In The Ombudsman Column at PBS.org, Getler looks at Bill Moyers' interview of Reverend Wright, and asks Too Much Reverence for the Reverend? From the column we can gather that Moyers' soft-ball interview with Wright resulted in quite a few outraged letters to PBS, wondering why Moyers didn't ask any tough questions. But I also got the feeling that Getler was more upset about the mocking of PBS that was done in friendly papers like the Washington Post than he was with the interview itself.
Perhaps the reason why Moyers wasn't "challenging any of its content" was because he shares some of those same views with Wright?

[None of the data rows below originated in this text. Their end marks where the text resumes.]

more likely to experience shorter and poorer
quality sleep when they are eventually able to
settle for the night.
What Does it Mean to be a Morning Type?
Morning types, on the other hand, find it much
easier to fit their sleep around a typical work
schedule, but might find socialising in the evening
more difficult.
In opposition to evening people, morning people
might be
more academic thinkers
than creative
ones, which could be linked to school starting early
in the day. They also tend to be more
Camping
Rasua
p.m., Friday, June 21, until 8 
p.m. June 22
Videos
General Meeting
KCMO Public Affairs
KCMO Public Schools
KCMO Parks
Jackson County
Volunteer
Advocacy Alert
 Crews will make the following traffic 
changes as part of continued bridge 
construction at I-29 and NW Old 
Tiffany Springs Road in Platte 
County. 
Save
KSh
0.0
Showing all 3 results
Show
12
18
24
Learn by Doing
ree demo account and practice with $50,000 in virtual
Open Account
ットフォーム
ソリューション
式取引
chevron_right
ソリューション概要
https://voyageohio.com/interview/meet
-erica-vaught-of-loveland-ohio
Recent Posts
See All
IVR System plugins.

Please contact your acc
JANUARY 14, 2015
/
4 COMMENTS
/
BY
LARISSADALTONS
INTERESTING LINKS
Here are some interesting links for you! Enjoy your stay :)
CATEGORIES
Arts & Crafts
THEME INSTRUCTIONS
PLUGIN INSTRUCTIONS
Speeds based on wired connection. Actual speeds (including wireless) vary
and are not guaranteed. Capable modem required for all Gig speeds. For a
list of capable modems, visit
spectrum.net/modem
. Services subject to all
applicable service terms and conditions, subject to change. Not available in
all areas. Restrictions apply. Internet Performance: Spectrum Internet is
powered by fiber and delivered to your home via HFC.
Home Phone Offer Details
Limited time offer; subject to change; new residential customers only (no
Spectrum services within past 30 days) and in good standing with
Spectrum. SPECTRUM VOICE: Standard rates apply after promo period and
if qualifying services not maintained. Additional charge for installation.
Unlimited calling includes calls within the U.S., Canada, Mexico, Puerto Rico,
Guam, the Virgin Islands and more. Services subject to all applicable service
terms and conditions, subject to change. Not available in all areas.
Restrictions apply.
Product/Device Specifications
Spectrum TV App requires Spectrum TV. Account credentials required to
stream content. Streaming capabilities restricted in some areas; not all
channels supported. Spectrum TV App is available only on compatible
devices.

I guess Getler didn't want to upset the famed journalist by asking that question. Apparently, the fact that the way that the New York Times dealt with Reverend Wright's media blitz last weekend with a front page article by Alessandra Stanley, their television critic, didn't go over too well with Times readers either. Clark Hoyt, in his column titled The Preacher's New Pulpit, notes first that the NYT's web reporting on Wright was, in his opinion, "aggressive", but then lays into how the editors of the paper dealt with the story - with a little prodding from some readers:
The amount of column space that Hoyt crowds with his praise for the NYT's coverage of Wright before the Stanley incident shows just how much the ombudsman hated writing this piece. As is shown by the "crazy old uncle" theory proposed by Stanley in her column, the Times was trying its best to cover for Obama and Wright on this one (as was Moyers in his interview over on PBS), and Hoyt knows it. One wonders if either rebuke would have occurred had Barack Obama himself not denounced his friend Reverend Wright last Tuesday, but at least it's a start. Perhaps the NYT should next devote a front-page article explaining the views of what was at the foundation of Reverend Wright's ministry at Trinity United Church of Christ -- black liberation theology - and if Barack Obama, after his enriching 20-year experience as a member of that church, shares those views.